My other choice is the Levo Expert Carbon with Fox suspension

I'm ready to buy today but I'll be ticked if they released a new model with these two items after I buy the current model :madman:


----------



## [email protected] (Dec 29, 2003)

I was just out visiting Pivot in Phoenix. We talked about a lot of things but there was no mention of updates to the Shuttle. I'd assume it won't be changing for a while.


----------



## Dirtrider127 (Sep 17, 2010)

[email protected] said:


> I was just out visiting Pivot in Phoenix. We talked about a lot of things but there was no mention of updates to the Shuttle. I'd assume it won't be changing for a while.


Thanks for the intel. Looks like I'm buying the Levo then.
Might go with the Rockshox version and hope I can dial it in to my liking. I can get the Pivot close to the same price point but I really like having that 700W battery so I don't have to worry about pedaling that pig back


----------



## RickBullottaPA (Mar 4, 2015)

Dirtrider127 said:


> Thanks for the intel. Looks like I'm buying the Levo then.
> Might go with the Rockshox version and hope I can dial it in to my liking. I can get the Pivot close to the same price point but I really like having that 700W battery so I don't have to worry about pedaling that pig back


Honestly it's not that difficult to pedal on its own, even uphill...

There's a *chance* that the next gen Shimano drivetrain will be a retrofit option, with a denser battery in the same size. But that's just conjecture at this point.

I agree though that I'd love to have a 700 battery.

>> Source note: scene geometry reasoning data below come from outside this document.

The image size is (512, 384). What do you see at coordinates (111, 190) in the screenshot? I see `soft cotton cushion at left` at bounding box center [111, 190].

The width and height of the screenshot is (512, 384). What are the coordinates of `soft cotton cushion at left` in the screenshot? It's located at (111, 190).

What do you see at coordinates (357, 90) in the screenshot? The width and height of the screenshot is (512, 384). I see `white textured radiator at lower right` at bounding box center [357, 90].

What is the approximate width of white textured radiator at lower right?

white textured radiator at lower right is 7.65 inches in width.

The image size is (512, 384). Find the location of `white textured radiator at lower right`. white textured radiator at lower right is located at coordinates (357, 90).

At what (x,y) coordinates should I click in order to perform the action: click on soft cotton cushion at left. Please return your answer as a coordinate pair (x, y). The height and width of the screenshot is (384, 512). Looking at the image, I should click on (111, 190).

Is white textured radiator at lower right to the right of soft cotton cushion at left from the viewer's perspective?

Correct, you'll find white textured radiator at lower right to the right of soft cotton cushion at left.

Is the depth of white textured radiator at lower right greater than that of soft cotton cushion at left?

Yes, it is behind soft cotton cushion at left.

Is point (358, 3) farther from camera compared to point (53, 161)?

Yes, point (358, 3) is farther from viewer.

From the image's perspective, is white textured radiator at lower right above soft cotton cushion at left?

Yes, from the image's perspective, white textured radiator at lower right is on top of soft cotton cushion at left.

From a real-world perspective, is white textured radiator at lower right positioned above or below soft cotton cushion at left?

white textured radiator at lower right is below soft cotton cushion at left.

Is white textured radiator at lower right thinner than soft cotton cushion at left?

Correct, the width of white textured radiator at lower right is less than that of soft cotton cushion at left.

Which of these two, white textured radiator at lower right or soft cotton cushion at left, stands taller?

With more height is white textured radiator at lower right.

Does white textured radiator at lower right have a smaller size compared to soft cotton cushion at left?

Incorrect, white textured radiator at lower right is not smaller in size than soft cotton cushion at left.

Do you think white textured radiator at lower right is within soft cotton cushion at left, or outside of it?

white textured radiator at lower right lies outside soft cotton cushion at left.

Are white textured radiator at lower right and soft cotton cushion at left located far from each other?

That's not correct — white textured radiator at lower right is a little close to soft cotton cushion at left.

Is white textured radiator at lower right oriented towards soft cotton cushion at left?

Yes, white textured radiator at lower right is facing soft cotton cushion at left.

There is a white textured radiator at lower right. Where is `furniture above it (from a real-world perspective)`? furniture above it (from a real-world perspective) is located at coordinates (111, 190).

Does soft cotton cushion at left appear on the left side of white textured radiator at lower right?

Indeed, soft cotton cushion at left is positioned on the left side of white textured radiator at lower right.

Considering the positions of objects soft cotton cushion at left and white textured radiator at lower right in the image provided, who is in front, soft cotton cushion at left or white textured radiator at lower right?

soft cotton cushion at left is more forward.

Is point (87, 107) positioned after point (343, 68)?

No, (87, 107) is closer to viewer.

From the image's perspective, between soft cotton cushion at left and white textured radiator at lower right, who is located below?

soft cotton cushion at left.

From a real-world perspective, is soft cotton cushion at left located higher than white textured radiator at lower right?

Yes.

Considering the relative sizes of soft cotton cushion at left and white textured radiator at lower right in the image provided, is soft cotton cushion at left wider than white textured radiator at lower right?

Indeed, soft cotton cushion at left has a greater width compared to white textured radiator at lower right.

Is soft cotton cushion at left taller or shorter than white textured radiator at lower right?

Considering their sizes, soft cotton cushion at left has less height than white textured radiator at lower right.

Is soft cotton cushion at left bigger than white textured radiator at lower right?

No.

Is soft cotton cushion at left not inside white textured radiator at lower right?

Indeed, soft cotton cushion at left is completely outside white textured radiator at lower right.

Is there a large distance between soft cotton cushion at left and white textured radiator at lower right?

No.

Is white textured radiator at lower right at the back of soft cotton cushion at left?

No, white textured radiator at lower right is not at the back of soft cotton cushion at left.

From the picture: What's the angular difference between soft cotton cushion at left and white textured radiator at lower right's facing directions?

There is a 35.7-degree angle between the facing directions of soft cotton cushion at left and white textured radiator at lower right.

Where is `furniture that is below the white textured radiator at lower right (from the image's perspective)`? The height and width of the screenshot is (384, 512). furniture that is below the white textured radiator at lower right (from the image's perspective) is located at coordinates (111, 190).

I'm doing some eMTB racing and depending on the length of the race, the people Levo's with 700's can stay on the boost longer than I can over the course of the race.


----------



## Sanchofula (Dec 30, 2007)

Why do you think you need a bigger battery?

Why do you think the Levo will give you longer battery life simply because the battery is slightly larger.

Many variables determine battery life

If you ride mountain bikes, and you want the best suspension, the Pivot is a better bike.


----------



## RickBullottaPA (Mar 4, 2015)

Nurse Ben said:


> Why do you think you need a bigger battery?
> 
> Why do you think the Levo will give you longer battery life simply because the battery is slightly larger.
> 
> ...


I agree with your sentiment on the suspension (particularly after I upgrade the Shuttle to a Trust Shout and an X2 shock), but I would DEFINITELY like the option of 40% more battery capacity and would gladly trade the small amount of weight for it. At race pace, a Levo with the larger battery can simply use more assist for a longer period. I tried to make up those 200Wh pedaling my ass off though. Almost pulled it off. ;-)


----------



## Sanchofula (Dec 30, 2007)

RickBullottaPA said:


> I agree with your sentiment on the suspension (particularly after I upgrade the Shuttle to a Trust Shout and an X2 shock), but I would DEFINITELY like the option of 40% more battery capacity and would gladly trade the small amount of weight for it. At race pace, a Levo with the larger battery can simply use more assist for a longer period. I tried to make up those 200Wh pedaling my ass off though. Almost pulled it off. ;-)


A Shout on a Shuttle, that would be interesting!

I'm still trying to wrap my head around ebike racing, not judging, just find it curious.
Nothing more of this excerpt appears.